This past January, I declared to myself (and quite possibly to my Facebook network) that this was the year - 2014 - that I would put my writing first! I would join every writing group/club/association I could find. I would draft during normal-people hours and not just at 3am. I would commit to the craft: learn, read, study. I would act like a REAL writer.
So in January, I joined several writing groups. I left my full-time job as a social media specialist. I used the time my daughter was at pre-school to crank out word counts. I took a research trip to Cumberland Island with a few friends to experience the setting of book #3, and we camped back country (i.e. gather and boil water). I was serious about this writer thing. SERIOUS.

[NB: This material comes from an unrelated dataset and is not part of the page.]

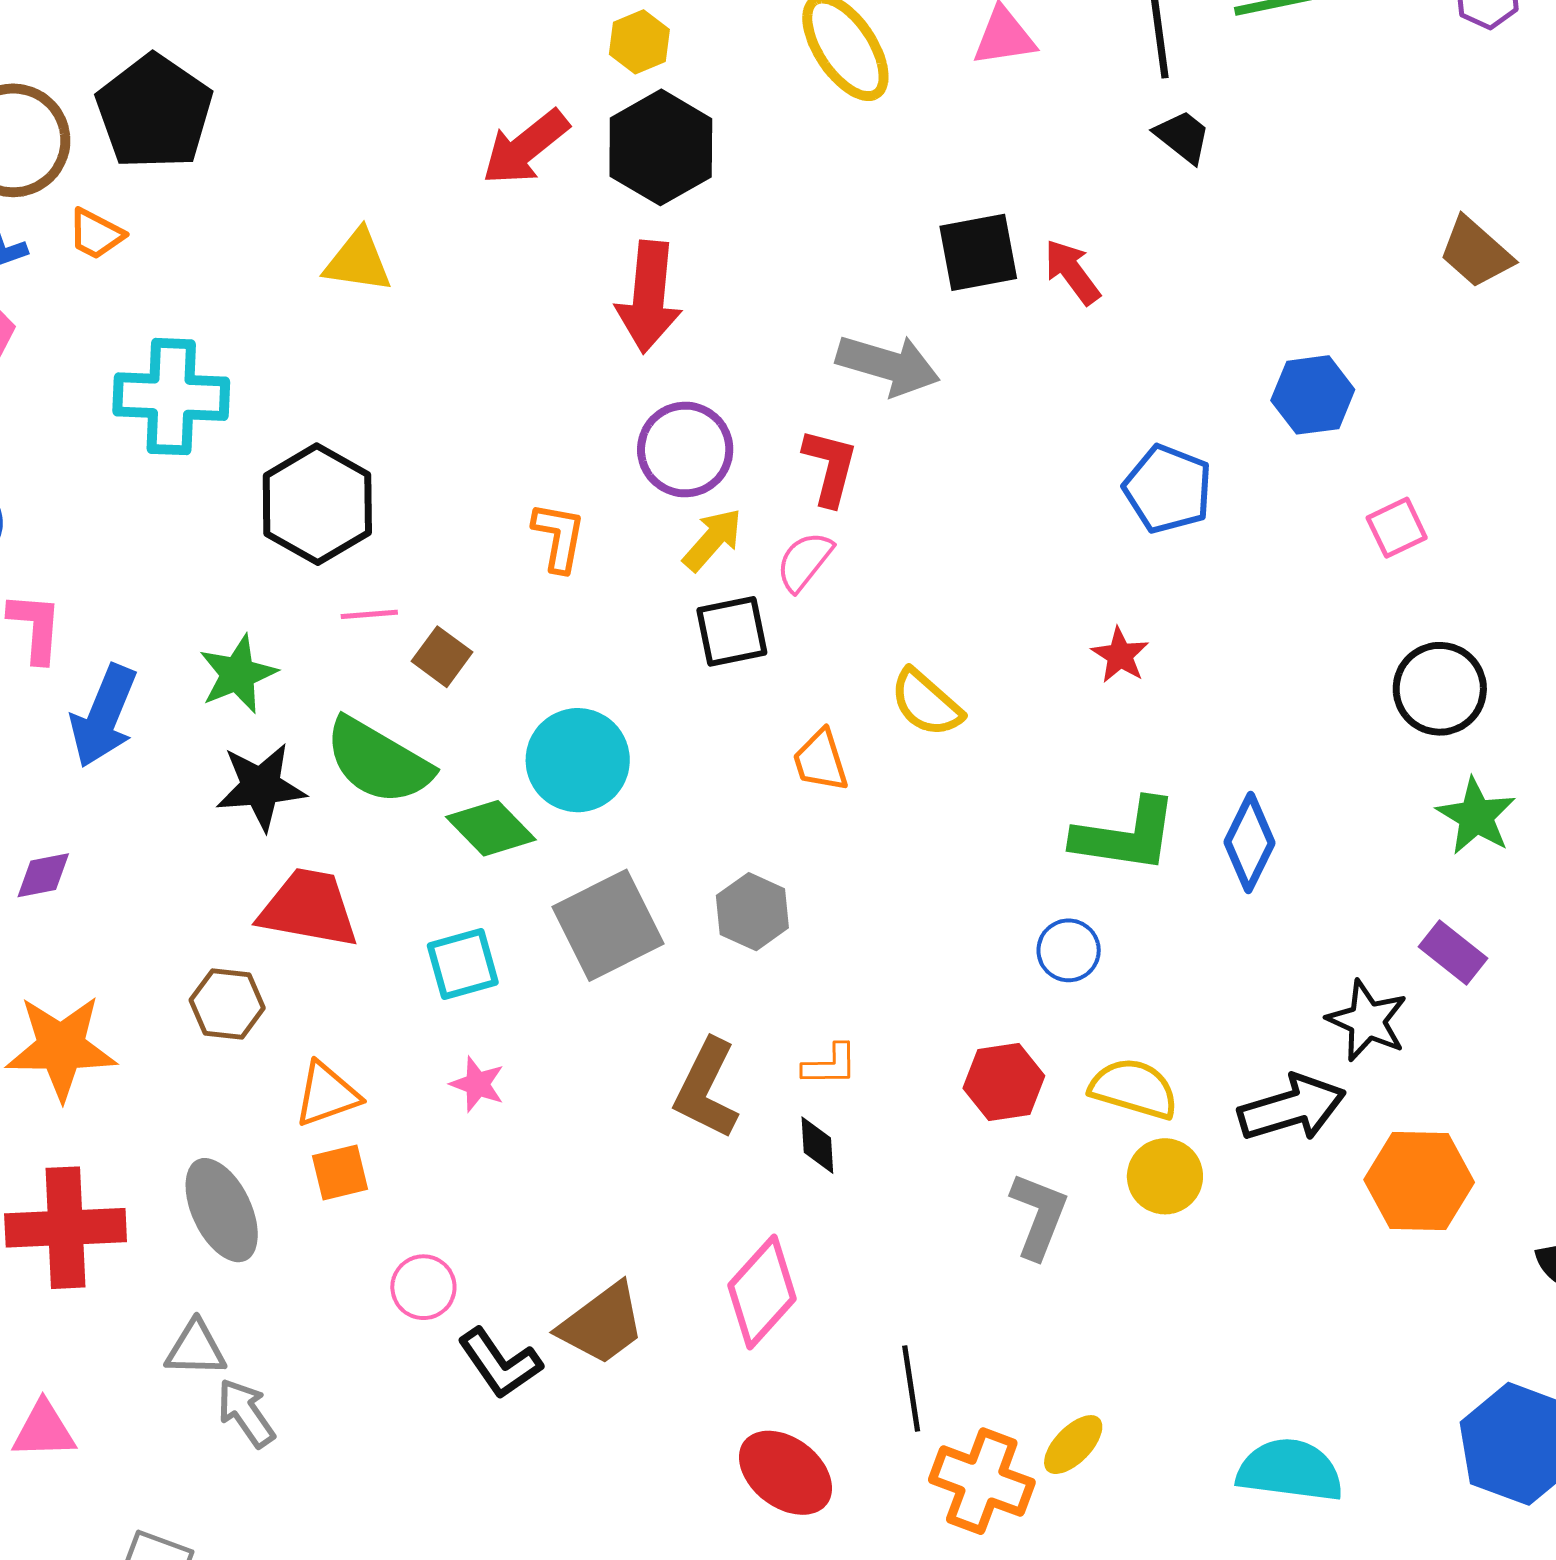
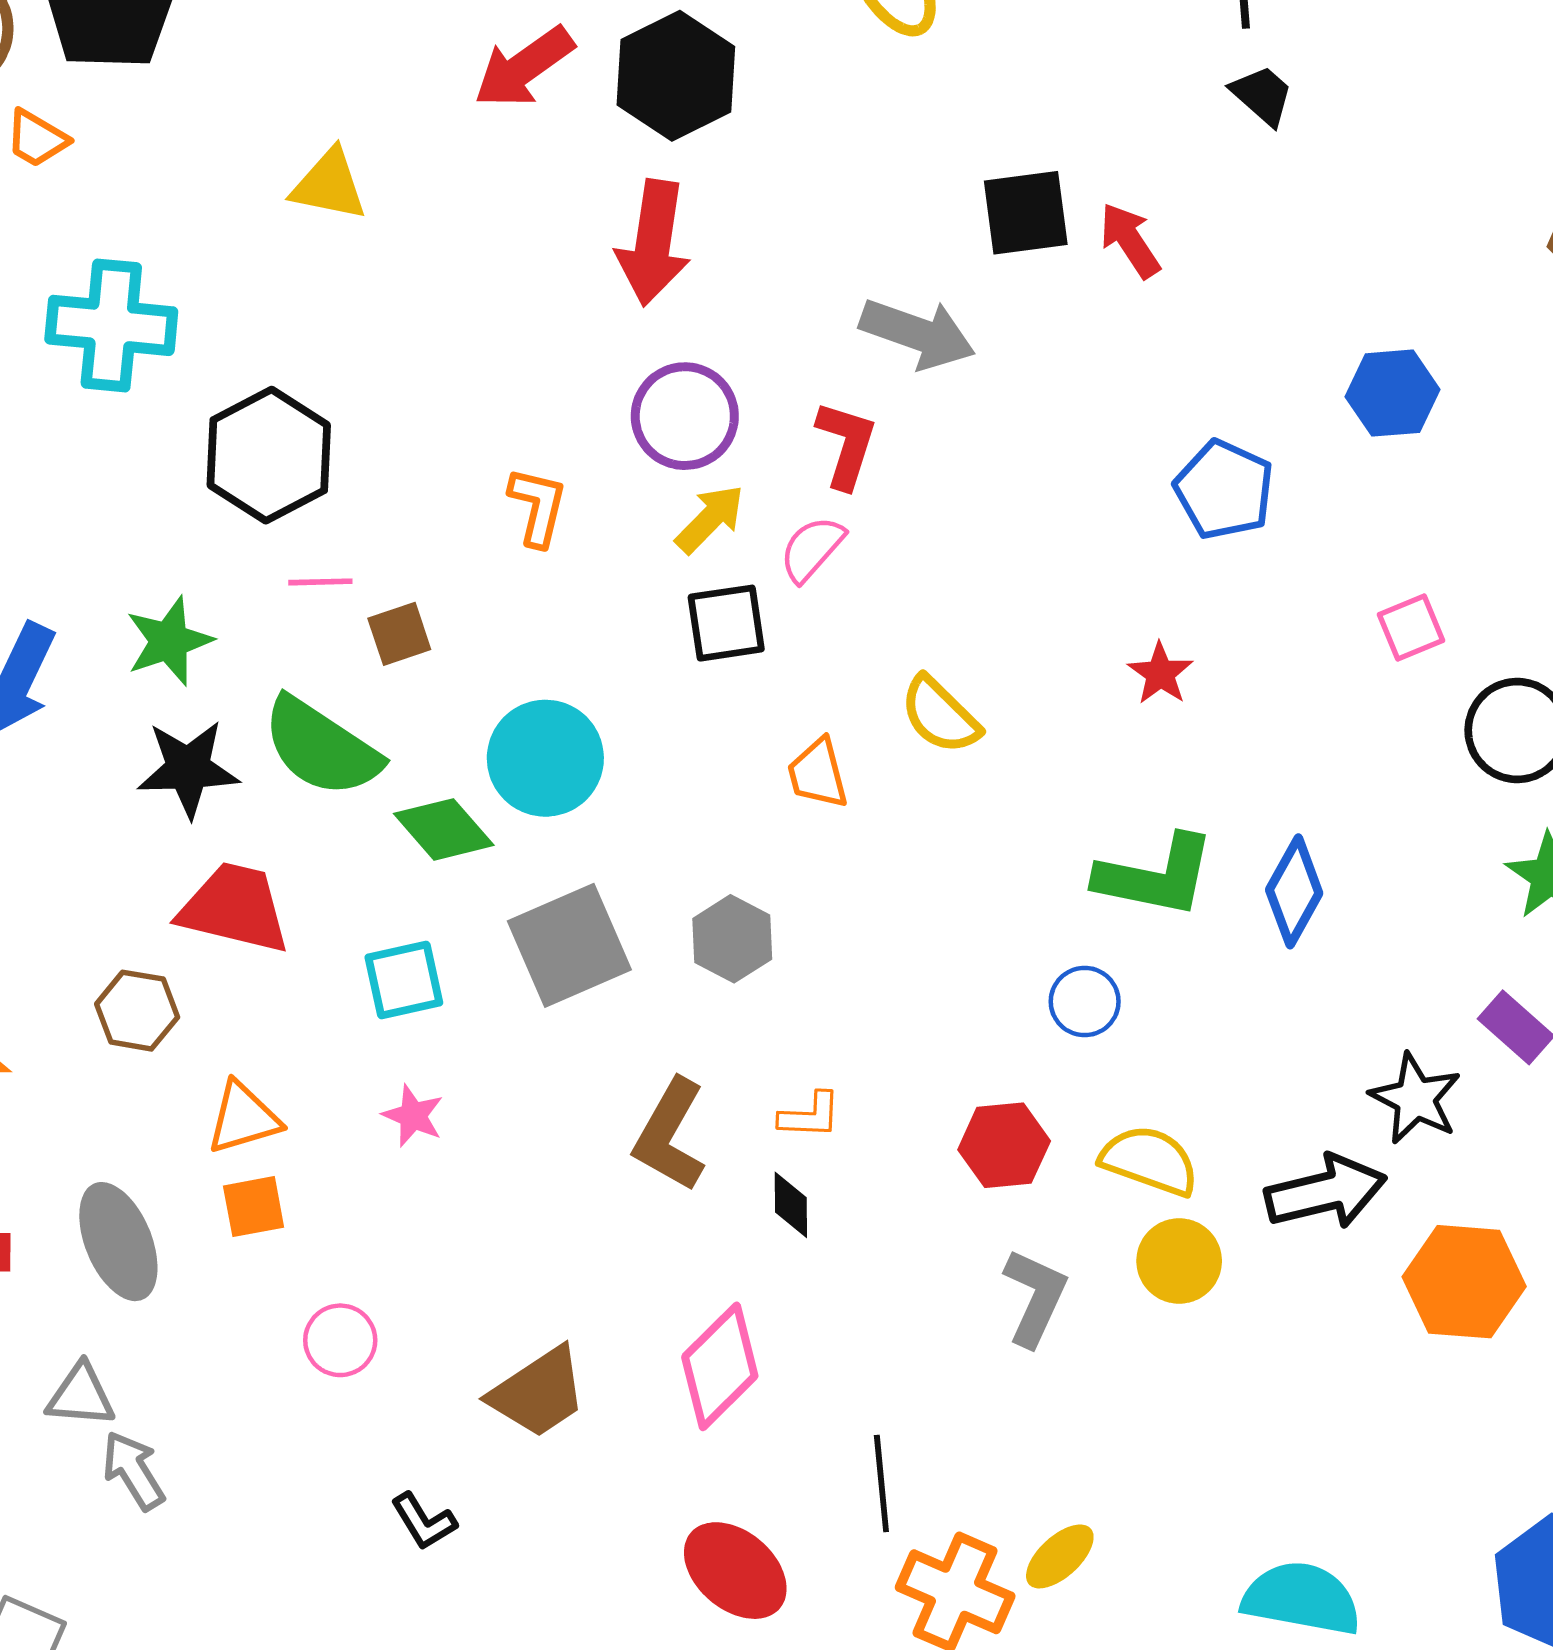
pink square: (1397, 528) -> (1411, 628), moved
brown square: (442, 657) -> (399, 634), turned 32
black L-shape: (500, 1363) -> (424, 1521), moved, size x0.7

Before too long, my drafting sessions became more of a stare-down with my blank computer screen and the taunting, blinking cursor. I started avoiding my office. Then the second floor of my house all together. I tried writing by hand in the woods in the dead of winter, sitting on fallen trees to resurrect the magic and compulsion of that feeling of i-have-to-write-right-now-or-i-will-throw-a-fit. Instead my butt went numb. And my hands.

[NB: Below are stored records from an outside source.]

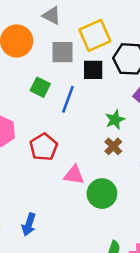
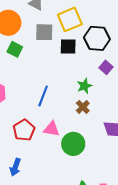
green square: (40, 87) -> (15, 49), moved
blue line: (68, 99) -> (43, 96), moved
red pentagon: (44, 147) -> (24, 130), moved

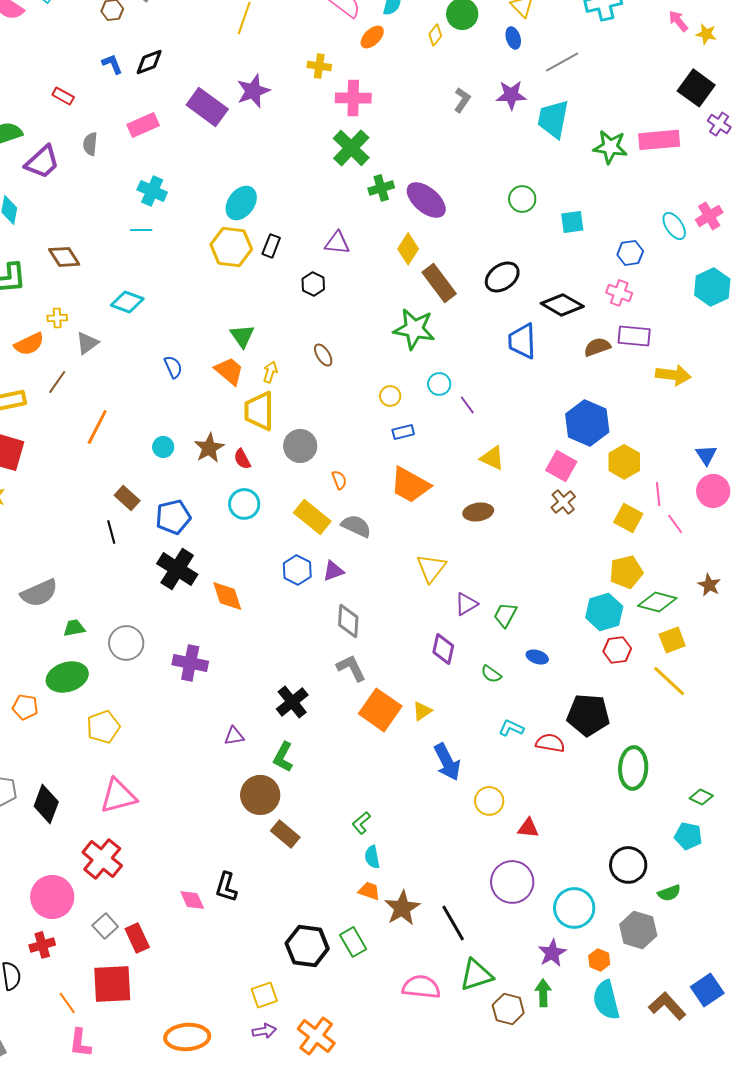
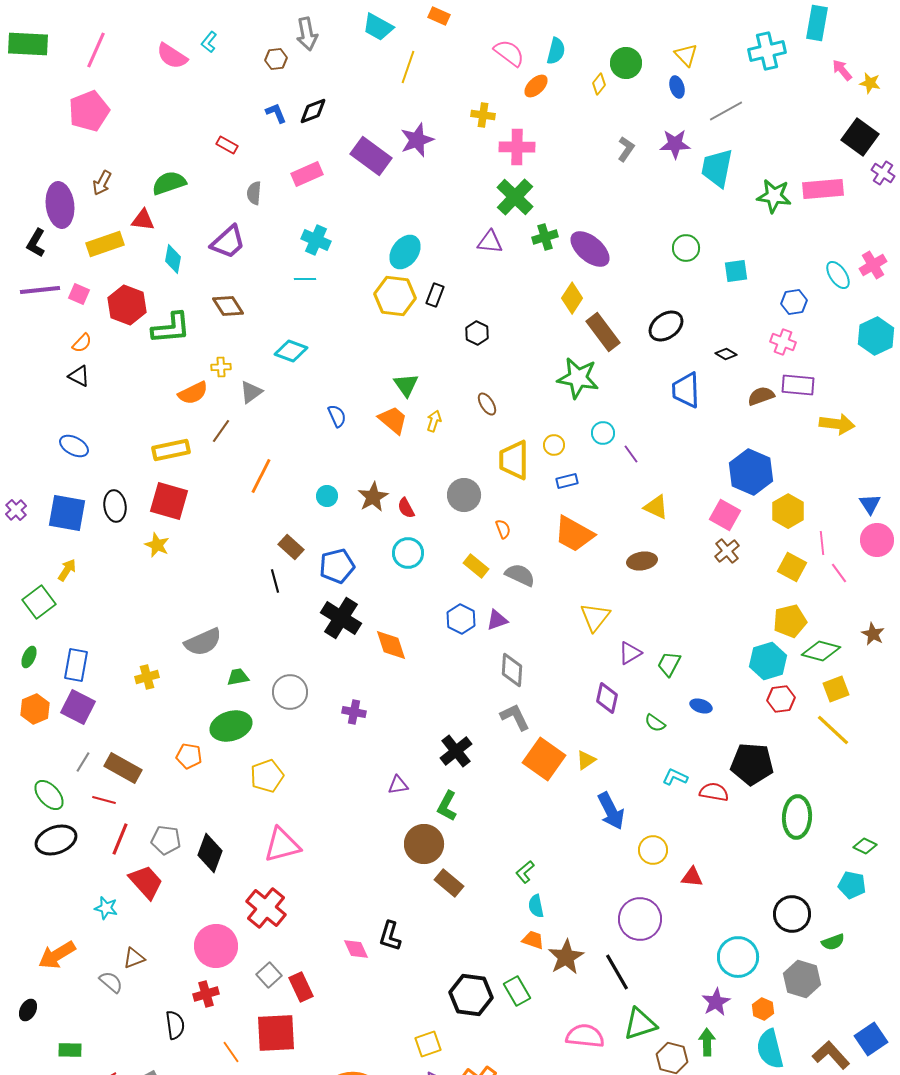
purple trapezoid: (42, 162) -> (228, 242), moved
purple triangle: (337, 243) -> (490, 242), moved
black diamond: (562, 305) -> (726, 354), size x0.5
yellow trapezoid: (259, 411) -> (514, 460), moved
yellow rectangle: (312, 517) -> (476, 566), size x0.7
purple cross: (190, 663) -> (354, 712), size x0.7
purple circle: (512, 882) -> (640, 919), moved

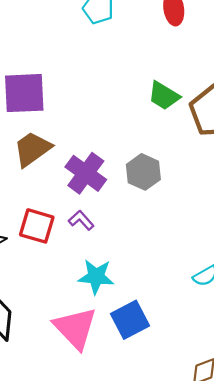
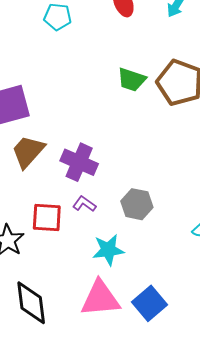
gray hexagon: (143, 172) -> (137, 204), moved
blue square: (130, 320) -> (150, 303), moved
pink triangle: (75, 328) -> (100, 299), turned -39

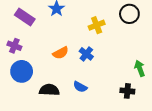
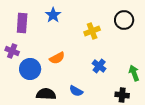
purple rectangle: (25, 17) -> (22, 23), turned 60
blue cross: (86, 54) -> (99, 66), moved
blue circle: (22, 71) -> (30, 69), moved

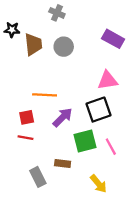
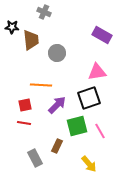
gray cross: (57, 13) -> (44, 12), moved
gray circle: (64, 47) -> (57, 53), moved
brown rectangle: (63, 164) -> (57, 146), turned -72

I started skimming over emails from those groups I dutifully joined. Then I started screening them by their titles and the few words visible on gmail's preview. And once Gmail started separating emails by categories, i stopped checking them all together.

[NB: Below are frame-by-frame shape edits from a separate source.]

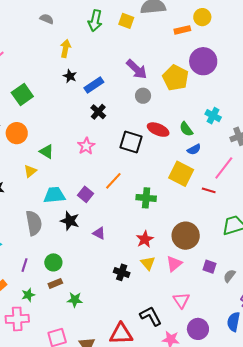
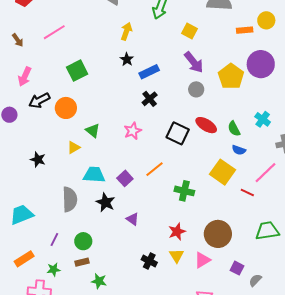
yellow square: (126, 21) -> (190, 31), moved
blue semicircle: (194, 149) -> (239, 150), turned 40

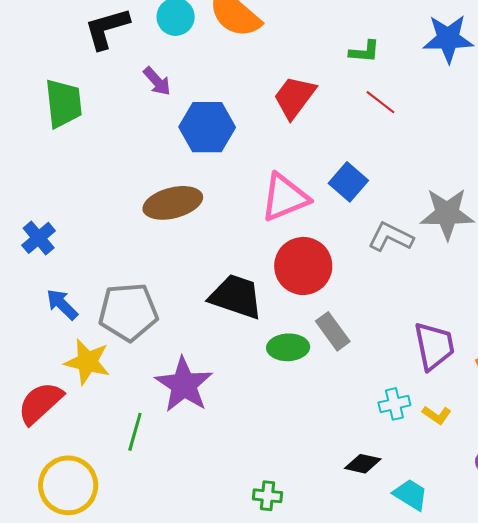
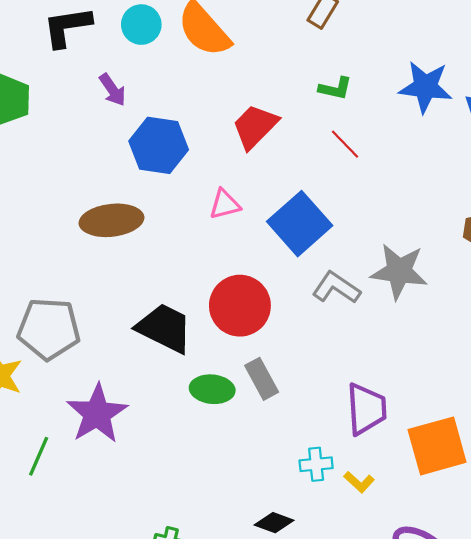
blue square: (348, 182) -> (300, 224), size x1.5
pink triangle: (285, 197) -> (225, 204), moved, size x0.6

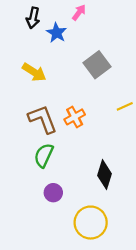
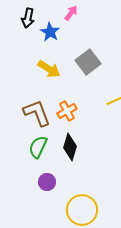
yellow arrow: (34, 72) -> (49, 69), moved
black diamond: (104, 175) -> (70, 147), moved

In February, I revamped my swag and headed to IndieGirl Con in Charleston, SC. I met some amazing people - inspiring, kick-you-in-the-pants people, which made the drive and the predictably unpredictable southern coastal weather worth the trip. I had my first video interview, and I also suffered a royal case of food poisoning. Or at least I *thought* it was food poisoning.
In March I found out I was pregnant... two months pregnant. Turns out baby #2 had gone back country camping with me, and had definitely been on board during the now suspect food poisoning. Suddenly, finishing book #3 in the Moonlit trilogy had an expedited deadline. And all those groups and trips and conferences... needless to say, that part of writerdom took a back seat to just sitting down and writing, which became harder week to week as my energy tanked and i found myself spending a lot more time in the kitchen. Plus, pregnancy brain is no joke. I once went to Target and then called my husband to ask him what I'd gone to get. I still have no clue what I intended to buy.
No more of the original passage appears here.